Mon père Salmone Fall a grandi élevé par sa grand-mère à St- Louis, et a peu connu son père, gazé à la première guerre mondiale. Il a fait la seconde guerre mondiale dans la marine, a été coulé à Dunkerque et a survécu avec une poignée de soldats dans les eaux froides. De retour en Afrique, comme bien des jeunes panafricanistes, il a vite compris que la France ne favoriserait pas de grands ensembles politiques ni ne permettrait d’indépendance totale. Il s’est alors opposé puis a fuit chez son ami Lumumba au Congo, qui l’a naturalisé congolais et envoyé comme ambassadeur au Caire. Quand Lumumba a été assassiné, mon père a rapatrié sa femme Pauline et ses enfants au Caire. C’est là qu’il a rencontré ma mère.
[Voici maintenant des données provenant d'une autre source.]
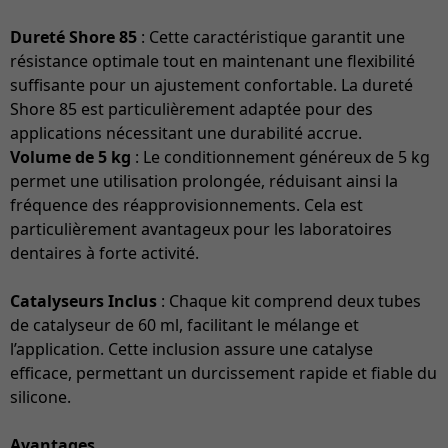
Dureté Shore 85
: Cette caractéristique garantit une
résistance optimale tout en maintenant une flexibilité
suffisante pour un ajustement confortable. La dureté
Shore 85 est particulièrement adaptée pour des
applications nécessitant une durabilité accrue.
Volume de 5 kg
: Le conditionnement généreux de 5 kg
permet une utilisation prolongée, réduisant ainsi la
fréquence des réapprovisionnements. Cela est
particulièrement avantageux pour les laboratoires
dentaires à forte activité.
Catalyseurs Inclus
: Chaque kit comprend deux tubes
de catalyseur de 60 ml, facilitant le mélange et
l’application. Cette inclusion assure une catalyse
efficace, permettant un durcissement rapide et fiable du
silicone.
Avantages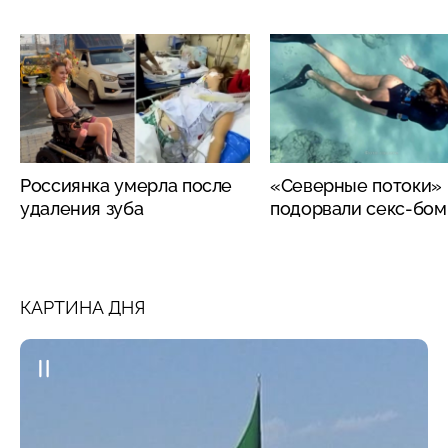
Россиянка умерла после
«Северные потоки»
удаления зуба
подорвали секс-бо
КАРТИНА ДНЯ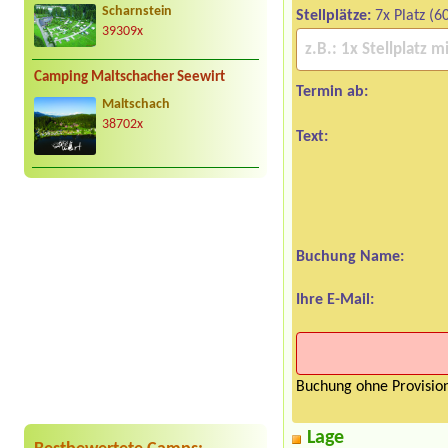
Scharnstein
Stellplätze:
7x Platz (6
39309x
Camping Maltschacher Seewirt
Termin ab:
Maltschach
38702x
Text:
Buchung Name:
Ihre E-Mail:
Buchung ohne Provision
Lage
Elle venait de finir ses études d’histoire et géo à l’université du Caire et travaillait dans une agence de traduction durant la période des vacances. L’année d’avant Kwamé Nkrumah avait épousé une égyptienne, et donc le mariage de mes parents sous les auspices de Nasser a été un autre évènement cairote. Ensuite le Sénégal lui a donné sa nationalité et nommé en poste en Arabie saoudite et au Liban. Mais il savait qu’il ne pourrait pas tenir longtemps avec le régime senghorien et il a vite démissionné. Il a vendu ses biens et hypothéqué sa maison pour se lancer dans une entreprise de camions. A l’époque, le secteur était un monopole du régime et son affaire a coulé à pic un an plus tard. Il y a tout perdu, et ce fut une période dure où ma mère a donc été contrainte de travailler pour que la famille joigne les deux bouts, ce qu’elle fit comme professeur d’arabe au Lycée des jeunes filles de Kennedy et formatrice à l’école Normale supérieure. Maman est une femme très pieuse, de santé délicate, qui vit depuis sa retraite quasiment cloîtrée dans sa maison à prier, surtout pour nous. Elle nous a donné une solide formation coranique, mais avec une très grande ouverture d’esprit en ce sens qu’elle a accepté de débattre philosophiquement des mystères métaphysiques et des paradoxes de notre religion. Mes parents sont vraiment mes modèles, et je suis fier de les aider à mon tour. Leur intégrité, leur humanisme et leur volonté de répandre le bien autour d’eux m’influencent quotidiennement. Nous leur sommes gré mon frère Malick qui vit à Milan, ma sœur Fatma qui vit à Dakar et mon frère Bouba qui est ici avec moi. Nous sommes une famille très unie, d’une part par le caractère métisse de notre éducation et l’attachement que nous nous portons.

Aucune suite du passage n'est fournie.